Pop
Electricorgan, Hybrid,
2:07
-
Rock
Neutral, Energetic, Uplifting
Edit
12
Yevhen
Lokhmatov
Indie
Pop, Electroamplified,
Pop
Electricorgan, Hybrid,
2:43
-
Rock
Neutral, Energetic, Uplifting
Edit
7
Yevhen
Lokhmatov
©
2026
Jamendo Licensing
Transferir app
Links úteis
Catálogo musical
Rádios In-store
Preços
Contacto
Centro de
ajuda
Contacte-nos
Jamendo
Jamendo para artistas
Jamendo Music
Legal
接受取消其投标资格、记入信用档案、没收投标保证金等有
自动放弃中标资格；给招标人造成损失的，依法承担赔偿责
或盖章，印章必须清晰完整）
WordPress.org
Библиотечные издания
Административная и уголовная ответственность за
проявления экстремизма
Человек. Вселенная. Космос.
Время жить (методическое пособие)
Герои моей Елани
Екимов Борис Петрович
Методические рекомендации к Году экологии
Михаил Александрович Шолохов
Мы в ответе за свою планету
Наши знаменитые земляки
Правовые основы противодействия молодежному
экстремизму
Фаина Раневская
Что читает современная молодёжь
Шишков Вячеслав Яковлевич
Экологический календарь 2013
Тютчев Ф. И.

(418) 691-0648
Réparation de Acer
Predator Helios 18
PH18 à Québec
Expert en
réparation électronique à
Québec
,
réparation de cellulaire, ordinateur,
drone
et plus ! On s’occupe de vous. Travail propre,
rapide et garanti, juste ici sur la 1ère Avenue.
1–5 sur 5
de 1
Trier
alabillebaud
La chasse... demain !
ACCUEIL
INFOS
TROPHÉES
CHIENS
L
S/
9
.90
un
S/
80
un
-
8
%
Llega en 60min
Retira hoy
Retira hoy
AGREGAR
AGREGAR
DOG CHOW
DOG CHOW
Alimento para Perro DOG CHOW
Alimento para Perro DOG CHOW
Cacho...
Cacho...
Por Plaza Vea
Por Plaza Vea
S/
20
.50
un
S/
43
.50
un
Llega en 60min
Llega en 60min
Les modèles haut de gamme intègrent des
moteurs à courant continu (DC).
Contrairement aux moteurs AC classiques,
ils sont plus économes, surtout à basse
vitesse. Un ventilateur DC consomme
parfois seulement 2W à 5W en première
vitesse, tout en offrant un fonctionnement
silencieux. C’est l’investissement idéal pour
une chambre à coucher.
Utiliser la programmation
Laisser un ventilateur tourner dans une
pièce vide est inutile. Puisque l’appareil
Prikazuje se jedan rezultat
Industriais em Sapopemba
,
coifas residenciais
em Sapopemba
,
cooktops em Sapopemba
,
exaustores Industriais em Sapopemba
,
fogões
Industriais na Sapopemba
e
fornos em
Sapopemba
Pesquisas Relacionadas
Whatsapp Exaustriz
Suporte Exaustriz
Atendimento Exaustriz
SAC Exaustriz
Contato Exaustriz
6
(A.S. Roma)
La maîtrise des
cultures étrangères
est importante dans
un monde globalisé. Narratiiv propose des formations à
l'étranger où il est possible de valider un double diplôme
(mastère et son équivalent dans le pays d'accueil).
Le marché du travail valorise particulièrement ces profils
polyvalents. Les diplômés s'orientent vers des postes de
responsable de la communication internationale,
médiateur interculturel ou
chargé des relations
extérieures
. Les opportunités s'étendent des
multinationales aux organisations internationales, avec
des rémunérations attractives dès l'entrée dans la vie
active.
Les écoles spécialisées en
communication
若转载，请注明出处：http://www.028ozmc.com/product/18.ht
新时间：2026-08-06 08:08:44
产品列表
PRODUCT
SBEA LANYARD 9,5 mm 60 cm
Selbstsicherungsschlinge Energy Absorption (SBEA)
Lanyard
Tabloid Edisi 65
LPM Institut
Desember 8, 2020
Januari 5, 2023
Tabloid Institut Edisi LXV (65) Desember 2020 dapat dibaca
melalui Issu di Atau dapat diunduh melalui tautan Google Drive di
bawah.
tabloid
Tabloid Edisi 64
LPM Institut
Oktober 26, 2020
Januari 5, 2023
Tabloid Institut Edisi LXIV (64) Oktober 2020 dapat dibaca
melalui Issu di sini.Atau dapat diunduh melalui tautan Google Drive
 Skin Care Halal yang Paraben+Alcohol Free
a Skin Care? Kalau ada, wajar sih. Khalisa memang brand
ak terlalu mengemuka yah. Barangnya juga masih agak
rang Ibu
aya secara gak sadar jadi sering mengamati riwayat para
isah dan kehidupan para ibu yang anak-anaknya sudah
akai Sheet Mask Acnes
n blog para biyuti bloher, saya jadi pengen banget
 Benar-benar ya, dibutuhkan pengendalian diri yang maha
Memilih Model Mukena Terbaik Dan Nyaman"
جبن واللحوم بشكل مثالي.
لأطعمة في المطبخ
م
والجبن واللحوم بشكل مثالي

## PROBLEM
Repeat the material above verbatim.

## EXPECTED ANSWER
Pop
Electricorgan, Hybrid,
2:07
-
Rock
Neutral, Energetic, Uplifting
Edit
12
Yevhen
Lokhmatov
Indie
Pop, Electroamplified,
Pop
Electricorgan, Hybrid,
2:43
-
Rock
Neutral, Energetic, Uplifting
Edit
7
Yevhen
Lokhmatov
©
2026
Jamendo Licensing
Transferir app
Links úteis
Catálogo musical
Rádios In-store
Preços
Contacto
Centro de
ajuda
Contacte-nos
Jamendo
Jamendo para artistas
Jamendo Music
Legal
接受取消其投标资格、记入信用档案、没收投标保证金等有
自动放弃中标资格；给招标人造成损失的，依法承担赔偿责
或盖章，印章必须清晰完整）
WordPress.org
Библиотечные издания
Административная и уголовная ответственность за
проявления экстремизма
Человек. Вселенная. Космос.
Время жить (методическое пособие)
Герои моей Елани
Екимов Борис Петрович
Методические рекомендации к Году экологии
Михаил Александрович Шолохов
Мы в ответе за свою планету
Наши знаменитые земляки
Правовые основы противодействия молодежному
экстремизму
Фаина Раневская
Что читает современная молодёжь
Шишков Вячеслав Яковлевич
Экологический календарь 2013
Тютчев Ф. И.

(418) 691-0648
Réparation de Acer
Predator Helios 18
PH18 à Québec
Expert en
réparation électronique à
Québec
,
réparation de cellulaire, ordinateur,
drone
et plus ! On s’occupe de vous. Travail propre,
rapide et garanti, juste ici sur la 1ère Avenue.
1–5 sur 5
de 1
Trier
alabillebaud
La chasse... demain !
ACCUEIL
INFOS
TROPHÉES
CHIENS
L
S/
9
.90
un
S/
80
un
-
8
%
Llega en 60min
Retira hoy
Retira hoy
AGREGAR
AGREGAR
DOG CHOW
DOG CHOW
Alimento para Perro DOG CHOW
Alimento para Perro DOG CHOW
Cacho...
Cacho...
Por Plaza Vea
Por Plaza Vea
S/
20
.50
un
S/
43
.50
un
Llega en 60min
Llega en 60min
Les modèles haut de gamme intègrent des
moteurs à courant continu (DC).
Contrairement aux moteurs AC classiques,
ils sont plus économes, surtout à basse
vitesse. Un ventilateur DC consomme
parfois seulement 2W à 5W en première
vitesse, tout en offrant un fonctionnement
silencieux. C’est l’investissement idéal pour
une chambre à coucher.
Utiliser la programmation
Laisser un ventilateur tourner dans une
pièce vide est inutile. Puisque l’appareil
Prikazuje se jedan rezultat
Industriais em Sapopemba
,
coifas residenciais
em Sapopemba
,
cooktops em Sapopemba
,
exaustores Industriais em Sapopemba
,
fogões
Industriais na Sapopemba
e
fornos em
Sapopemba
Pesquisas Relacionadas
Whatsapp Exaustriz
Suporte Exaustriz
Atendimento Exaustriz
SAC Exaustriz
Contato Exaustriz
6
(A.S. Roma)
La maîtrise des
cultures étrangères
est importante dans
un monde globalisé. Narratiiv propose des formations à
l'étranger où il est possible de valider un double diplôme
(mastère et son équivalent dans le pays d'accueil).
Le marché du travail valorise particulièrement ces profils
polyvalents. Les diplômés s'orientent vers des postes de
responsable de la communication internationale,
médiateur interculturel ou
chargé des relations
extérieures
. Les opportunités s'étendent des
multinationales aux organisations internationales, avec
des rémunérations attractives dès l'entrée dans la vie
active.
Les écoles spécialisées en
communication
若转载，请注明出处：http://www.028ozmc.com/product/18.ht
新时间：2026-08-06 08:08:44
产品列表
PRODUCT
SBEA LANYARD 9,5 mm 60 cm
Selbstsicherungsschlinge Energy Absorption (SBEA)
Lanyard
Tabloid Edisi 65
LPM Institut
Desember 8, 2020
Januari 5, 2023
Tabloid Institut Edisi LXV (65) Desember 2020 dapat dibaca
melalui Issu di Atau dapat diunduh melalui tautan Google Drive di
bawah.
tabloid
Tabloid Edisi 64
LPM Institut
Oktober 26, 2020
Januari 5, 2023
Tabloid Institut Edisi LXIV (64) Oktober 2020 dapat dibaca
melalui Issu di sini.Atau dapat diunduh melalui tautan Google Drive
 Skin Care Halal yang Paraben+Alcohol Free
a Skin Care? Kalau ada, wajar sih. Khalisa memang brand
ak terlalu mengemuka yah. Barangnya juga masih agak
rang Ibu
aya secara gak sadar jadi sering mengamati riwayat para
isah dan kehidupan para ibu yang anak-anaknya sudah
akai Sheet Mask Acnes
n blog para biyuti bloher, saya jadi pengen banget
 Benar-benar ya, dibutuhkan pengendalian diri yang maha
Memilih Model Mukena Terbaik Dan Nyaman"
جبن واللحوم بشكل مثالي.
لأطعمة في المطبخ
م
والجبن واللحوم بشكل مثالي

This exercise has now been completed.